Work to complete: Below are records to reproduce in full; copy them exactly but keep the pictures out.

____________

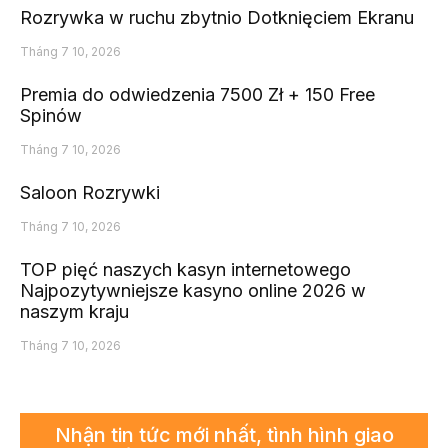
Rozrywka w ruchu zbytnio Dotknięciem Ekranu
Tháng 7 10, 2026
Premia do odwiedzenia 7500 Zł + 150 Free
Spinów
Tháng 7 10, 2026
Saloon Rozrywki
Tháng 7 10, 2026
TOP pięć naszych kasyn internetowego
Najpozytywniejsze kasyno online 2026 w
naszym kraju
Tháng 7 10, 2026
Nhận tin tức mới nhất, tình hình giao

____________

Written answer:
Rozrywka w ruchu zbytnio Dotknięciem Ekranu
Tháng 7 10, 2026
Premia do odwiedzenia 7500 Zł + 150 Free
Spinów
Tháng 7 10, 2026
Saloon Rozrywki
Tháng 7 10, 2026
TOP pięć naszych kasyn internetowego
Najpozytywniejsze kasyno online 2026 w
naszym kraju
Tháng 7 10, 2026
Nhận tin tức mới nhất, tình hình giao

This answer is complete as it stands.